Recognition came to Cezanne around 1900. His paintings were presented at the World Exhibition in Paris. He was especially popular with the younger generation of artists.
Paul Cezanne died on October 22, 1906 in Aix-en-Provence, after a long illness associated with a cold while working on another painting.
Works
Cezanne's artistic heritage amounts to more than 800 oil works, not counting watercolors and other works. No one can count the number of works destroyed as imperfect by the artist himself over the years of his long creative journey. At the Paris Autumn Salon of 1904, an entire hall was dedicated to the display of Cézanne's paintings. This exhibition became the first real success, moreover, a triumph for the artist.
Individuality
Cezanne's works bear the imprint of the artist's inner life. They are filled with internal energy of attraction and repulsion. Contradictions were initially inherent in both the artist’s mental world and his artistic aspirations. In Cezanne's everyday life, the southern temperament was combined with seclusion and asceticism, piety - with attempts to free himself from religious traditions that constrained his temperament. Confident in his genius, Cézanne was nevertheless eternally obsessed with the fear that he would not find the exact means of expressing what he saw and wanted to express in a painting through the means of painting. He always talked about his inability to “realize” his own vision, he always doubted that he could do it, and each new picture became both a refutation and confirmation of this.
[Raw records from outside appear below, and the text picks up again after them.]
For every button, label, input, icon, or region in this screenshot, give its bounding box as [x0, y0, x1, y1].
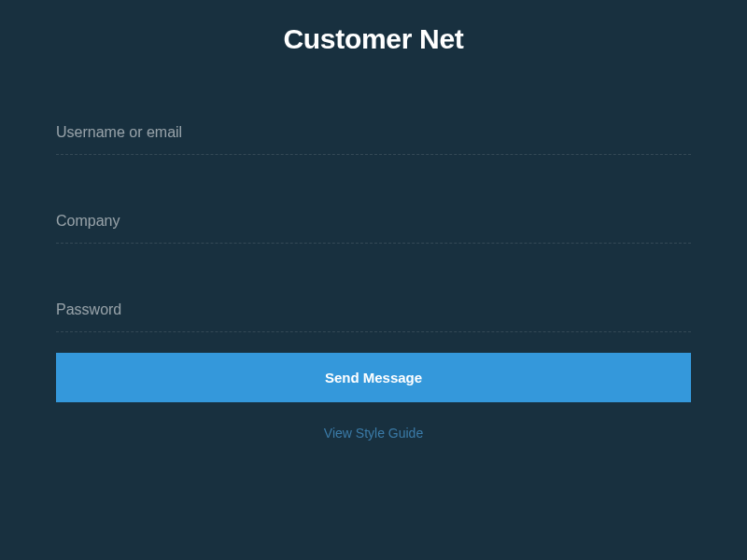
username-input[interactable] — [56, 120, 691, 155]
form-group-company — [56, 209, 691, 244]
form-group-username — [56, 120, 691, 155]
form-group-password — [56, 298, 691, 332]
password-input[interactable] — [56, 298, 691, 332]
style-guide-link[interactable]: View Style Guide — [324, 426, 423, 441]
send-message-button[interactable]: Send Message — [56, 353, 691, 402]
page-title: Customer Net — [56, 23, 691, 55]
company-input[interactable] — [56, 209, 691, 244]
login-form: Send Message — [56, 120, 691, 402]
login-container: Customer Net Send Message View Style Gui… — [0, 0, 747, 441]
footer: View Style Guide — [56, 425, 691, 441]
Cezanne obviously had many fears and phobias, and his unstable character found refuge and salvation in the work of a painter. Perhaps it was precisely this circumstance that served as the main reason for Cezanne’s fanatical work on his paintings. Suspicious and unsociable, Cezanne became a whole and strong person in his work. Creativity healed him from his own unresolved spiritual contradictions the more intensely and permanently it was.
In his mature years, the feeling of one’s own psychological contradictions and the inconsistency of the surrounding world was gradually replaced in Cezanne’s work by a feeling not so much of inconsistency as of the mysterious complexity of the world. Contradictions receded into the background, and an understanding of the brevity of the language of existence itself came to the fore. But if this language is laconic, there is a chance to express it in a certain number of basic signs or forms. It was at this stage that Cézanne's best, most profound and meaningful works emerged.